** Opening Input for this task block **

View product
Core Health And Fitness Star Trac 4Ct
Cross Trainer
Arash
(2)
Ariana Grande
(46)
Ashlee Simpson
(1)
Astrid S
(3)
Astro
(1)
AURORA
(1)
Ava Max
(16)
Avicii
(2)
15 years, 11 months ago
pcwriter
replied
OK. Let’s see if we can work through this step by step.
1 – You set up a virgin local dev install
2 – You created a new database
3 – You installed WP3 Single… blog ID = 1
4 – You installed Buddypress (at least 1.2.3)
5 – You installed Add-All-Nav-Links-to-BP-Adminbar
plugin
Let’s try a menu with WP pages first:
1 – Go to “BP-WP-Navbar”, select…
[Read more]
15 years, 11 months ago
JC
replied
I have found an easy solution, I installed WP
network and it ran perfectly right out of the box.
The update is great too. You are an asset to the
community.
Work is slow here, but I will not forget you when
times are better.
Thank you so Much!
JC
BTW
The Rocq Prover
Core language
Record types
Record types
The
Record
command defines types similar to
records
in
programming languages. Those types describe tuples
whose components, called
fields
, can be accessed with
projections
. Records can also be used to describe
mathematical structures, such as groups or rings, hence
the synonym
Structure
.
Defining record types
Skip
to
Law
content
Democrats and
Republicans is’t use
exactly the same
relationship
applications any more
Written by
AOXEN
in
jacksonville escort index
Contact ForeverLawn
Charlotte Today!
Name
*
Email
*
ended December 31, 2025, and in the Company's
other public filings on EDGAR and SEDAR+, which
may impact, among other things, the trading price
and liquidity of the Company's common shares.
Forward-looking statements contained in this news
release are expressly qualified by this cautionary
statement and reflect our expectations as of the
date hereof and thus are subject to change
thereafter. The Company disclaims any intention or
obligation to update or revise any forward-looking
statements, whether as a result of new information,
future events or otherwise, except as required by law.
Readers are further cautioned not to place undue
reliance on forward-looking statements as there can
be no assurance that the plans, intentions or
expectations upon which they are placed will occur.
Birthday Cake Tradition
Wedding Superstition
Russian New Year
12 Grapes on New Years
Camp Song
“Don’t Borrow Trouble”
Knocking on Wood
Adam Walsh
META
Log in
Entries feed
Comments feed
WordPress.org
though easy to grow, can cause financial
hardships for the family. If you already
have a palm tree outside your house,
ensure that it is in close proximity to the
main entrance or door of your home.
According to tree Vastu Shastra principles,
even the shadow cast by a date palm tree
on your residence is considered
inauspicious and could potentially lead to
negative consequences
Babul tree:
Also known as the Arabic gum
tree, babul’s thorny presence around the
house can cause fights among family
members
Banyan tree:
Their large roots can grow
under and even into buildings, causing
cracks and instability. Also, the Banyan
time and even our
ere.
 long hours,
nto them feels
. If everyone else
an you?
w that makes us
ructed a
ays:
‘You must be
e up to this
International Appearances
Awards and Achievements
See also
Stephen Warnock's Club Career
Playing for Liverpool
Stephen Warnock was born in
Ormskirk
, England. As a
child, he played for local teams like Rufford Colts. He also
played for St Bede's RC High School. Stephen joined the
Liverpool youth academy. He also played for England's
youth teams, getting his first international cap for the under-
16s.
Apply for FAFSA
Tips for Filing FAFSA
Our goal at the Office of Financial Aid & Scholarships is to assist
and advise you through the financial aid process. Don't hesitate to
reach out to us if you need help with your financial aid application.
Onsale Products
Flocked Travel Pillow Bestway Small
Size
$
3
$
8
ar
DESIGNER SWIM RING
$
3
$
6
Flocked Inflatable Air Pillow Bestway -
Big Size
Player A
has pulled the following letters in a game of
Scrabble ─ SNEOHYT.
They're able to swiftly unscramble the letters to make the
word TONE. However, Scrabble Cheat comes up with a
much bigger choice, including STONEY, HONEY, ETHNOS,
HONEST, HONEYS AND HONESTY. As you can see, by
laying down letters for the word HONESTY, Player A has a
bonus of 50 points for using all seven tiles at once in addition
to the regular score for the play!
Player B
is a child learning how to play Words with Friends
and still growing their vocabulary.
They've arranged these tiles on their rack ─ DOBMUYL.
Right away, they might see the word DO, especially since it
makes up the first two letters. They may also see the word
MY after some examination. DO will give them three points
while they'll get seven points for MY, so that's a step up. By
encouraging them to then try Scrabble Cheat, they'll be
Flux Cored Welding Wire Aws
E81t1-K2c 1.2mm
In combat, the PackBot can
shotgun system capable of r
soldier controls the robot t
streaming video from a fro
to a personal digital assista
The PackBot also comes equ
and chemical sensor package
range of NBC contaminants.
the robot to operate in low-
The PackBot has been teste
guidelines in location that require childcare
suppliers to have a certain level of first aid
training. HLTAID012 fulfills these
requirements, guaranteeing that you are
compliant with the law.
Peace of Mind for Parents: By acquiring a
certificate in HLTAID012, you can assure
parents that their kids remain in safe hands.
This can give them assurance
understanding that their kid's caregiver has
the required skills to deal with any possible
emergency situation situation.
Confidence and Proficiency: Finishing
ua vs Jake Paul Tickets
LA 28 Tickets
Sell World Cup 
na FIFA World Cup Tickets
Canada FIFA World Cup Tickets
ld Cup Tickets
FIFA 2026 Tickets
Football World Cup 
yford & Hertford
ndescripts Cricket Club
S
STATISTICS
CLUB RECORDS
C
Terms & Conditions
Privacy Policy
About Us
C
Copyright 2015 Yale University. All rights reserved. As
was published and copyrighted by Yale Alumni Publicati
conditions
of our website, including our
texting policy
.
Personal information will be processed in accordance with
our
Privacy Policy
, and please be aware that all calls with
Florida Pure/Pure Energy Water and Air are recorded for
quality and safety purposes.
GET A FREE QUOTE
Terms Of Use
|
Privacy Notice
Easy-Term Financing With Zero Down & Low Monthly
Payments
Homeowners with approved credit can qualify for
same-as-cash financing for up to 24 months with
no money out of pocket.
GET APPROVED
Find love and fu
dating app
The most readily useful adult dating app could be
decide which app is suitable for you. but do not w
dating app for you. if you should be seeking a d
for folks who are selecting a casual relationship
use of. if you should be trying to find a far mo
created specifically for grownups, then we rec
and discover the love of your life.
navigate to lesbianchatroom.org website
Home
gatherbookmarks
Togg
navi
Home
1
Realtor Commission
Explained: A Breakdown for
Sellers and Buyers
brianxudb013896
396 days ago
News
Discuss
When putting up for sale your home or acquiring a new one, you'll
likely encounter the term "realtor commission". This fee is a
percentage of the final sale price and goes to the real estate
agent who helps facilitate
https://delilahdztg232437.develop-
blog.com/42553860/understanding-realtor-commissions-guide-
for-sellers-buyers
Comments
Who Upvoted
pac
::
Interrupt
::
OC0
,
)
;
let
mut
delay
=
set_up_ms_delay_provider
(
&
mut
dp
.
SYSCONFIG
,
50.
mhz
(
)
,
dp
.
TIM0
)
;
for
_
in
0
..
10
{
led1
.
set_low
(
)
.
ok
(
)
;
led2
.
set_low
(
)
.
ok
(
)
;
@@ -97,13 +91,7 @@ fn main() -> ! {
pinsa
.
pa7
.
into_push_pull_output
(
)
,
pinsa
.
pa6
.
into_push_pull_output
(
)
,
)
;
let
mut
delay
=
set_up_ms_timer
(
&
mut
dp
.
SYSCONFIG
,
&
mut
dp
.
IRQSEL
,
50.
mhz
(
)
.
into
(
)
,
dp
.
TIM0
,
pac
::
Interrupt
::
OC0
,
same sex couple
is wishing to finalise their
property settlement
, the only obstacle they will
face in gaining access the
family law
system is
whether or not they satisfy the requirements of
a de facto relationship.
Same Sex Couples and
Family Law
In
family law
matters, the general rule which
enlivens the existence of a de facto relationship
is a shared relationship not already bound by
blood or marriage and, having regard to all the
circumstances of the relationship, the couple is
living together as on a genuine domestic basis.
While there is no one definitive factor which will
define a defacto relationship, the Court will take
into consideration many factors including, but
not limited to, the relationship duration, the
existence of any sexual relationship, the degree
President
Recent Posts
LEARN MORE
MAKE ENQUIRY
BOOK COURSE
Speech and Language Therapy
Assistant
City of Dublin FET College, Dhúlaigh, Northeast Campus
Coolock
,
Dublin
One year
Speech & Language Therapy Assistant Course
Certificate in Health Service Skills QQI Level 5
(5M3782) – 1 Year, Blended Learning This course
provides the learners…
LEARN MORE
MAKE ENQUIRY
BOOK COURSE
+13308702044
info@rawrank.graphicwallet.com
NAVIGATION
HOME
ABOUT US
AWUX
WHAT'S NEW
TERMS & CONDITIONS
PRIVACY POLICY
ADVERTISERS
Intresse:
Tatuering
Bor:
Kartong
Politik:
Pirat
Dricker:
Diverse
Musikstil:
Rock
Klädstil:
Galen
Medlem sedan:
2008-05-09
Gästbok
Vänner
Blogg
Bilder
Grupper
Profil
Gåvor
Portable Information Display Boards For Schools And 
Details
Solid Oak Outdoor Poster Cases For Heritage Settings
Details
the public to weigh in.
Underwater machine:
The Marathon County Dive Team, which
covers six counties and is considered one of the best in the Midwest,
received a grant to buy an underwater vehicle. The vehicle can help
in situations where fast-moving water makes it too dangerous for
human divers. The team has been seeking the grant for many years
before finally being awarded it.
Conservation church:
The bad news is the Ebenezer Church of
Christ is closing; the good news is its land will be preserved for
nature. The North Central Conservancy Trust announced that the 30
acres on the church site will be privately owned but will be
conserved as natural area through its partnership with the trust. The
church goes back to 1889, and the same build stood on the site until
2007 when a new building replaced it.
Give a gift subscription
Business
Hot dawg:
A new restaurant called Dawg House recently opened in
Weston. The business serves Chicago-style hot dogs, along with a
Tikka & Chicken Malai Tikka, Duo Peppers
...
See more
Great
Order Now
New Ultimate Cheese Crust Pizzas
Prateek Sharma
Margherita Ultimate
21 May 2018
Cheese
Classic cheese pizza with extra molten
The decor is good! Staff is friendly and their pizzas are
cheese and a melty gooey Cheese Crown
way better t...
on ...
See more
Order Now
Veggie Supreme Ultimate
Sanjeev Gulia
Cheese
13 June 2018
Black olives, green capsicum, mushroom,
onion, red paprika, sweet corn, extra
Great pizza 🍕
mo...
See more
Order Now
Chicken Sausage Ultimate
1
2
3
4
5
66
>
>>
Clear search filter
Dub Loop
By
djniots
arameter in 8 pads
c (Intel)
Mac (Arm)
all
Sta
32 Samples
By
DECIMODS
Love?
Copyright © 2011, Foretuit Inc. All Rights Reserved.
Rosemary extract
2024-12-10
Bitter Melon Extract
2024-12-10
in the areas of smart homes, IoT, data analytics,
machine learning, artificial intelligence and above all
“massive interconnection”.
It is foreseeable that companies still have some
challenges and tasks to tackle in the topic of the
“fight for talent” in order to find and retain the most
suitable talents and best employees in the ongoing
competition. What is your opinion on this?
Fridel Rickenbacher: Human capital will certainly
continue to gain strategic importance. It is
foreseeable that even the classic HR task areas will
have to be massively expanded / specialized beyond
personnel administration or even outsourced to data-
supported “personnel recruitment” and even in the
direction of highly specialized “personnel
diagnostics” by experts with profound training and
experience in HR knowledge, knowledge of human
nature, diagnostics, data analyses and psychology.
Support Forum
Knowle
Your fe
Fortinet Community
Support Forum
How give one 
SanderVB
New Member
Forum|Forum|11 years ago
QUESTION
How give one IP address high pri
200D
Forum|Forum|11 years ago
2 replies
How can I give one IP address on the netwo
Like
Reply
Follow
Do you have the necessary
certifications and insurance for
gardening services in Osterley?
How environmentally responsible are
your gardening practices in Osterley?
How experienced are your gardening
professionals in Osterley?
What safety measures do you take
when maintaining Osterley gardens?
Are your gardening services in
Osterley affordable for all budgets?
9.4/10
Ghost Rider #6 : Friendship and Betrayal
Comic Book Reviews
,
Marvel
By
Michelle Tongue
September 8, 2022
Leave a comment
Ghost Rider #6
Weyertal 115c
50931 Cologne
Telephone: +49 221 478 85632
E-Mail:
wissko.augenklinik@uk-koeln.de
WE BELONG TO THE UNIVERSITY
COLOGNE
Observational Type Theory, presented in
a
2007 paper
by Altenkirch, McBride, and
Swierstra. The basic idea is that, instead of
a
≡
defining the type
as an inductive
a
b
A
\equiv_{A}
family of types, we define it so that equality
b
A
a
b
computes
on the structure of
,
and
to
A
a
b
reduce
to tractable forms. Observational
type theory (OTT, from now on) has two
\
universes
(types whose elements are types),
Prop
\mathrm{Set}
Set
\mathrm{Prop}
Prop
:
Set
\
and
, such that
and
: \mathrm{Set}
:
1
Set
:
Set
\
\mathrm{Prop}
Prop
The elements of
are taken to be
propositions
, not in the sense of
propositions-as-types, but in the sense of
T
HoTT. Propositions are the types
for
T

** Closing Input for this task block **

Problem to work on >>
Check each line above for the string "Ghost" and copy every line that has it.

Written solution >>
Ghost Rider #6 : Friendship and Betrayal
Ghost Rider #6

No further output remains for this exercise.